Hanmi Financial Corporation delivered a solid performance in the second quarter of 2025, with net income of $15.1 million, though it decreased from the previous quarter due to higher credit loss expense. The company expanded its net interest margin to 3.07% and saw preprovision net revenue grow by 3.7%. Asset quality significantly improved, with notable declines in criticized loans, nonaccrual loans, and delinquent loans. Loans and deposits both experienced growth, and the capital position remained strong.
Net income for Q2 2025 was $15.1 million, or $0.50 per diluted share, a decrease from $17.7 million in Q1 2025, primarily due to a $7.6 million credit loss expense.
Net interest margin expanded to 3.07%, up five basis points from the previous quarter, driven by lower funding costs and increased net interest income.
Asset quality improved significantly, with criticized loans dropping 71.8% to 0.74% of total loans and nonaccrual loans falling 26.8% to 0.41% of total loans.

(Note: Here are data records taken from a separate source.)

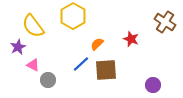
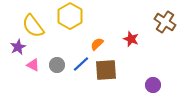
yellow hexagon: moved 3 px left
gray circle: moved 9 px right, 15 px up
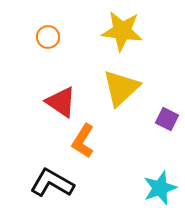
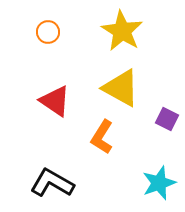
yellow star: rotated 24 degrees clockwise
orange circle: moved 5 px up
yellow triangle: rotated 48 degrees counterclockwise
red triangle: moved 6 px left, 1 px up
orange L-shape: moved 19 px right, 4 px up
cyan star: moved 1 px left, 5 px up
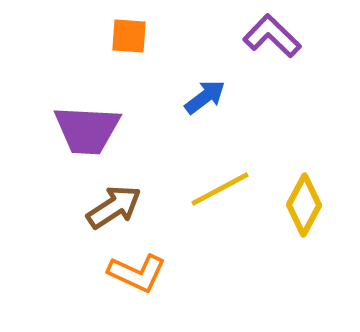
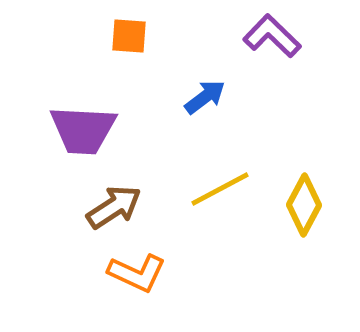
purple trapezoid: moved 4 px left
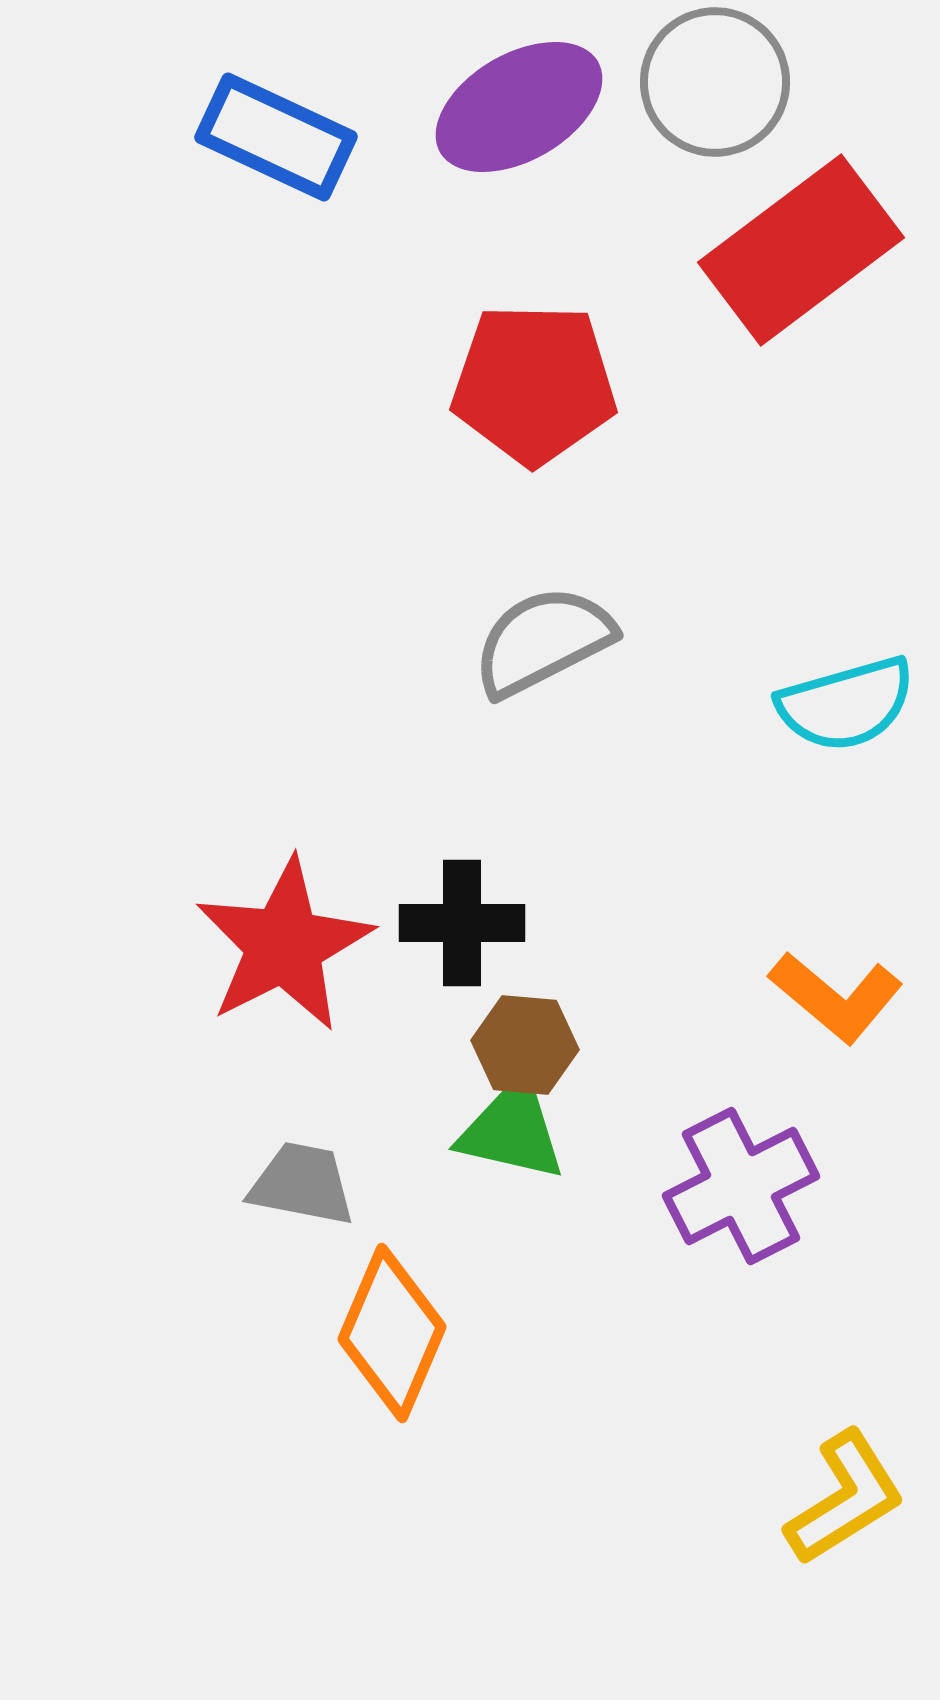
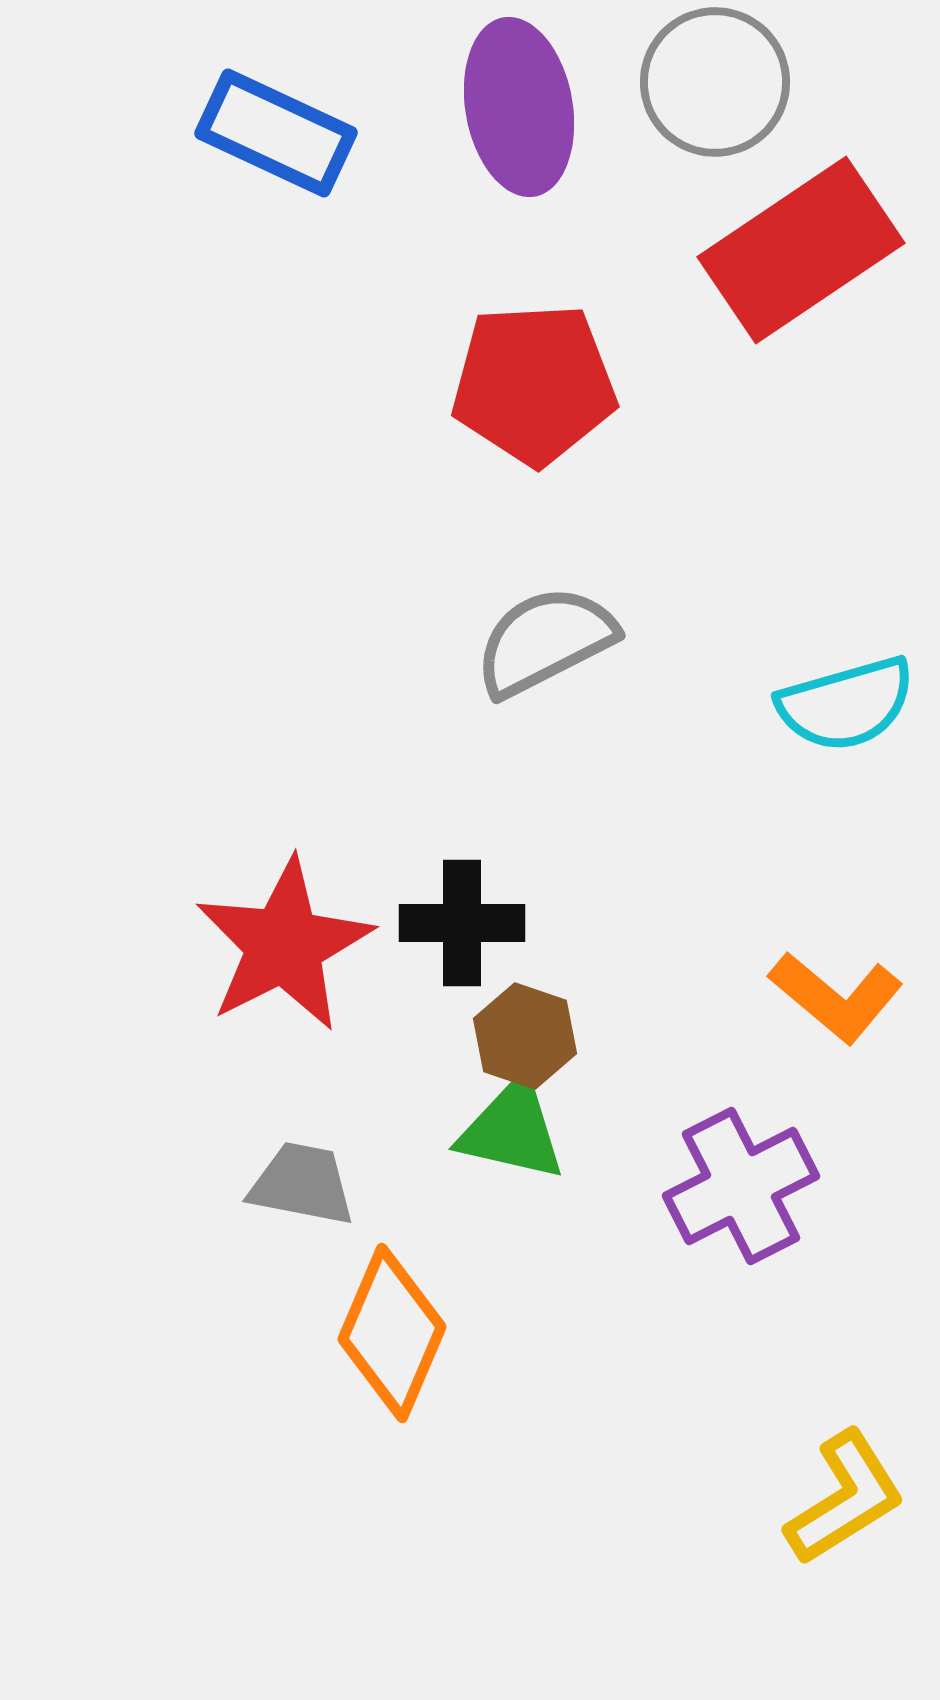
purple ellipse: rotated 70 degrees counterclockwise
blue rectangle: moved 4 px up
red rectangle: rotated 3 degrees clockwise
red pentagon: rotated 4 degrees counterclockwise
gray semicircle: moved 2 px right
brown hexagon: moved 9 px up; rotated 14 degrees clockwise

Total assets increased by 1.7% to $7.86 billion, and deposits grew by 1.7% to $6.73 billion, reflecting strong deposit growth and a healthy loan-to-deposit ratio of 93.7%.
Hanmi is encouraged by the strength of its loan pipeline and remains focused on deepening client relationships, expanding market presence, and leveraging its balance sheet to deliver sustainable long-term growth in the second half of the year.